§ What is required
Report the count of lines with "click" in the data below, and no other words.

§ Records for this exercise
=== Section Start ===
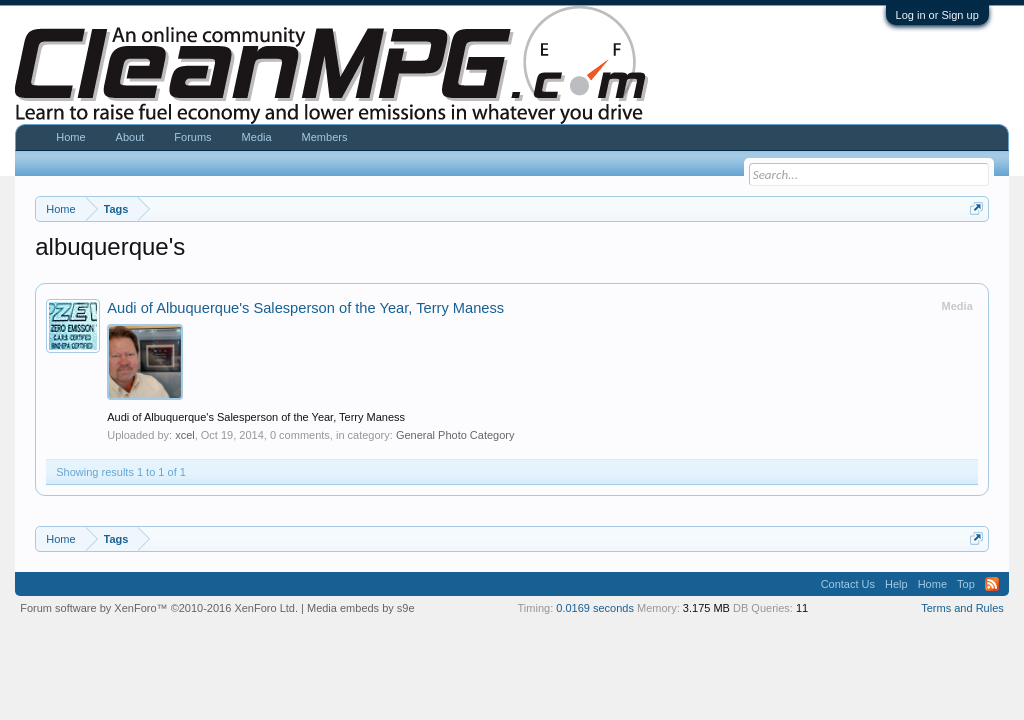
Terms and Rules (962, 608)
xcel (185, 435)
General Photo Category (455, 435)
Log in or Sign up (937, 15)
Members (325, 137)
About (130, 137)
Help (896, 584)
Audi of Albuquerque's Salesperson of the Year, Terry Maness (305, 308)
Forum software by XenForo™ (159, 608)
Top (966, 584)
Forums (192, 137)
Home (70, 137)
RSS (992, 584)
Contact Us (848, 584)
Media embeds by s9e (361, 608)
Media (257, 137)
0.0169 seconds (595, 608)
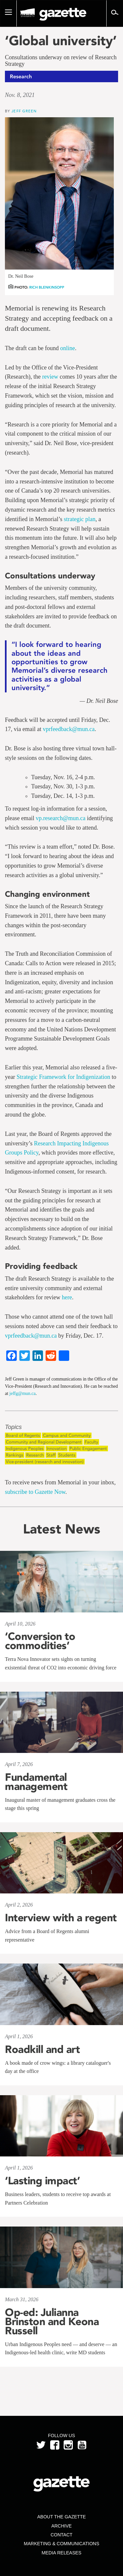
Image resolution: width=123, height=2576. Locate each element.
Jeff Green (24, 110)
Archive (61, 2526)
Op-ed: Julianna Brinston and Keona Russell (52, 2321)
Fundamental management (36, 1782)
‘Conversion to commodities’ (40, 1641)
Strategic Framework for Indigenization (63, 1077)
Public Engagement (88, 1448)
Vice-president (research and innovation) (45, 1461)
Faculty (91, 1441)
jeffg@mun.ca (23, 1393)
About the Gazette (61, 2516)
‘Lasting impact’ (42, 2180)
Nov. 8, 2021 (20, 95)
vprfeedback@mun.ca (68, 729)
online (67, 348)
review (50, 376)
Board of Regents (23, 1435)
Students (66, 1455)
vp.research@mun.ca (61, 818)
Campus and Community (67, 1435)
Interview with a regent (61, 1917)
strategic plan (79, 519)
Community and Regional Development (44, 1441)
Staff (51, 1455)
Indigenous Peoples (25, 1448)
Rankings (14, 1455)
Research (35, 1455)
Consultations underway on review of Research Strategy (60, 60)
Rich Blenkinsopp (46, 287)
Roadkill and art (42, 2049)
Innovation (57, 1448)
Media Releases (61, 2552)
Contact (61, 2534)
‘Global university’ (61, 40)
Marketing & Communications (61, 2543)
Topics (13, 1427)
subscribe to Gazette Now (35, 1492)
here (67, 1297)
=== Section End ===
=== Section Start ===
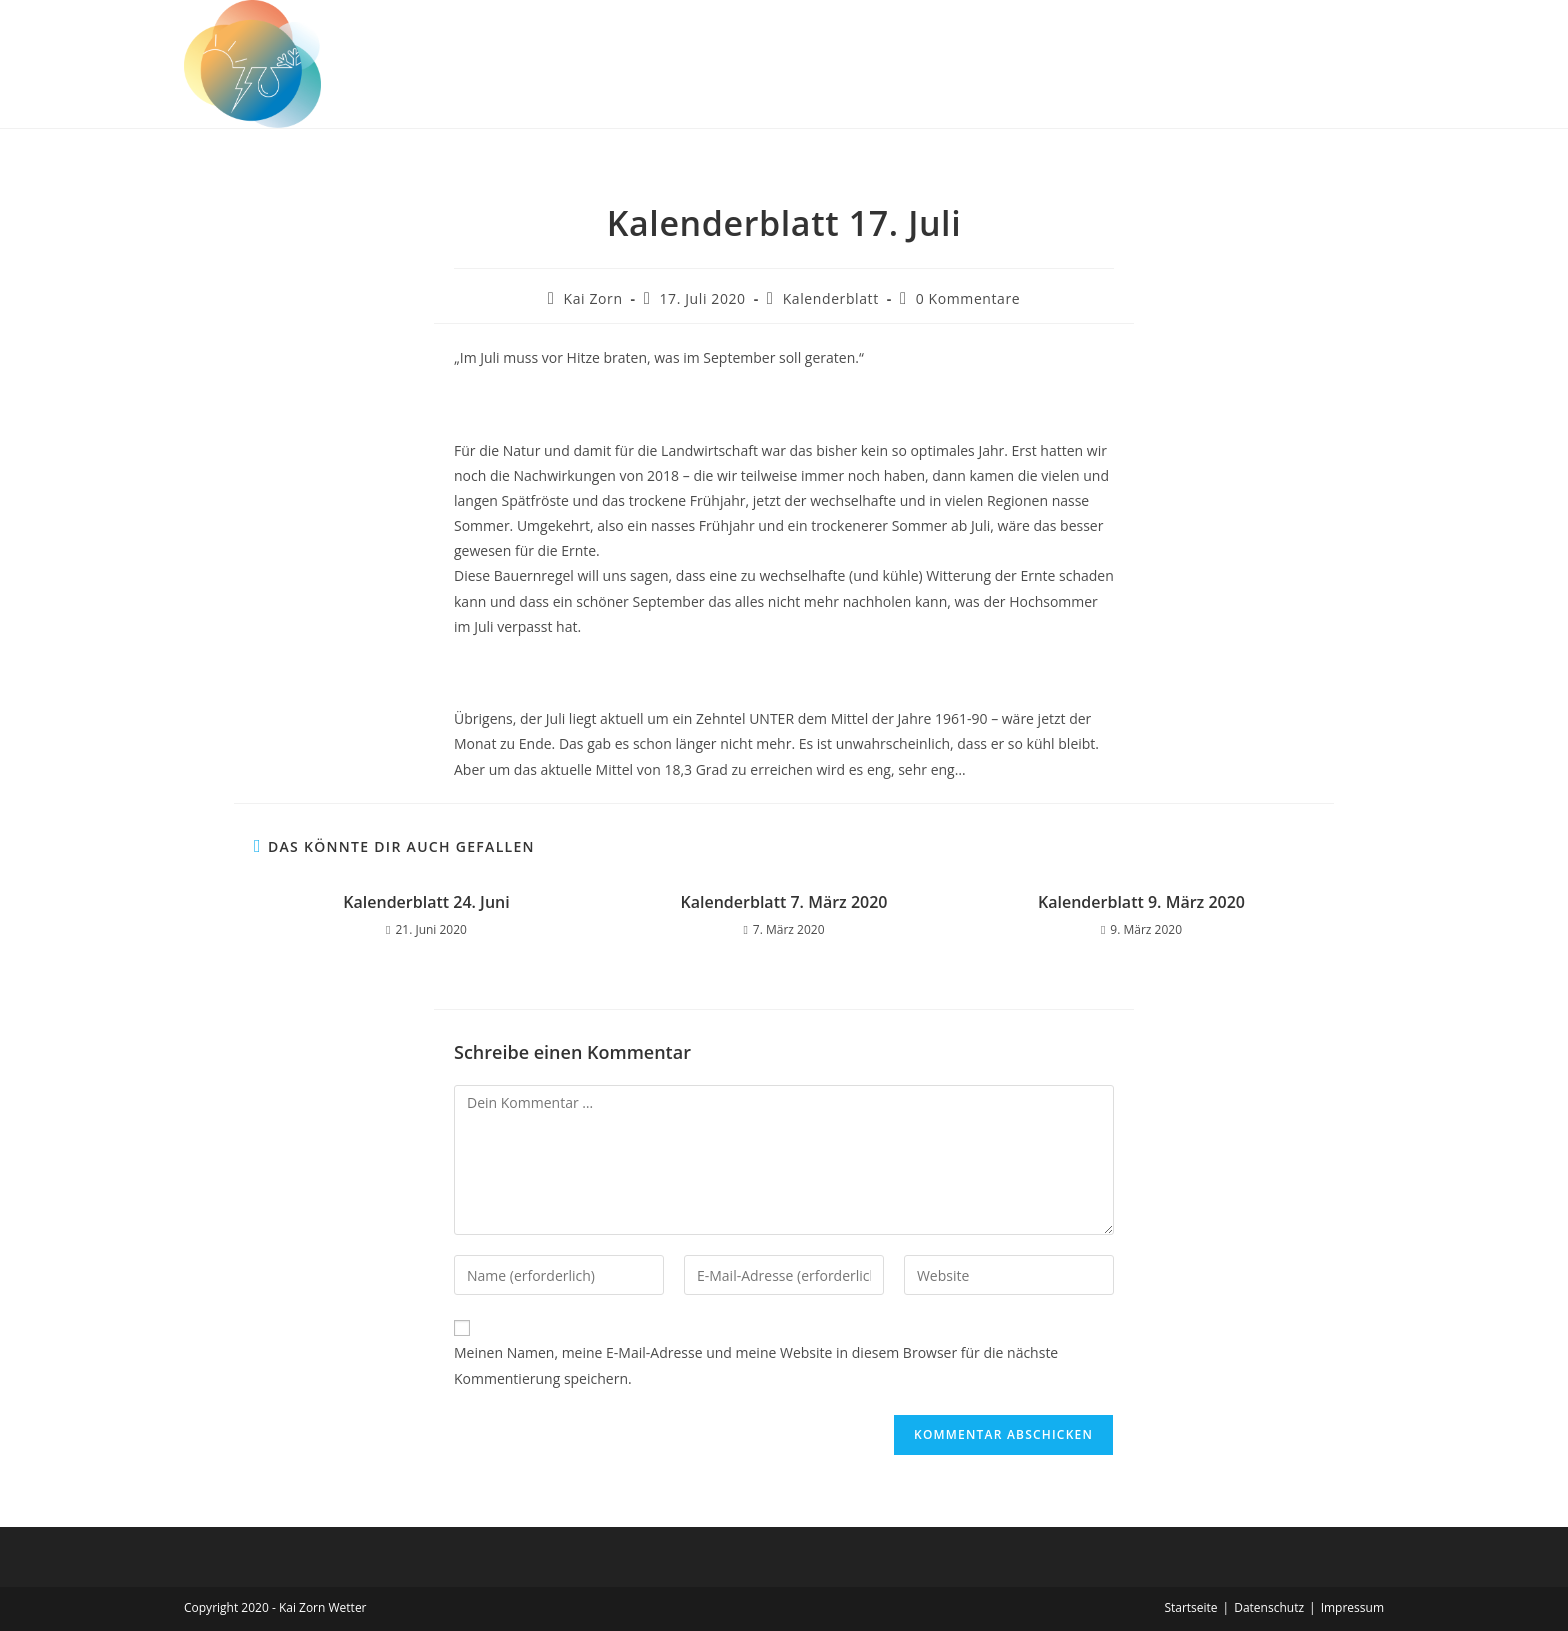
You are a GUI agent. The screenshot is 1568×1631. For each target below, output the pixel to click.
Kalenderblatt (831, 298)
=== Section End ===
=== Section Start ===
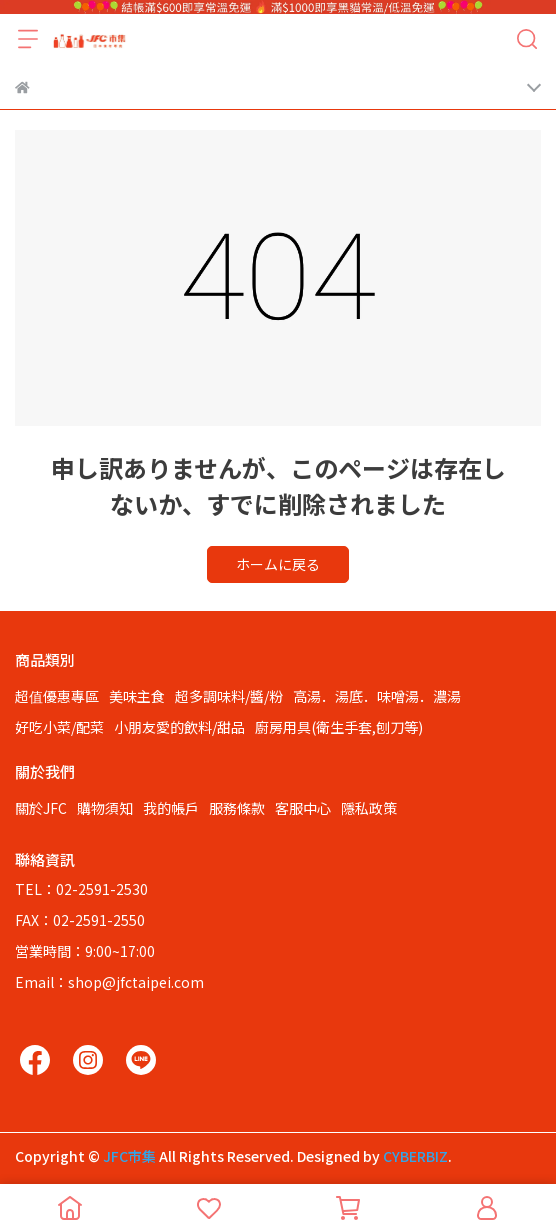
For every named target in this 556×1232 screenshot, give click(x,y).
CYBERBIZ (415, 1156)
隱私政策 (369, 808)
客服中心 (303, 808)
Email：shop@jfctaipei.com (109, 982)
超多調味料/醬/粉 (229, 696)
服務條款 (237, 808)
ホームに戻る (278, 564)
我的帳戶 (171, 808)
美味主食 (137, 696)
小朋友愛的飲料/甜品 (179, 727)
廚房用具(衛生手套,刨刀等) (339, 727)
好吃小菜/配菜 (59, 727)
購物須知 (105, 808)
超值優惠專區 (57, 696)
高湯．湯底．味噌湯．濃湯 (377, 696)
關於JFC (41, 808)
=== Section End ===
§ Response to this exercise
2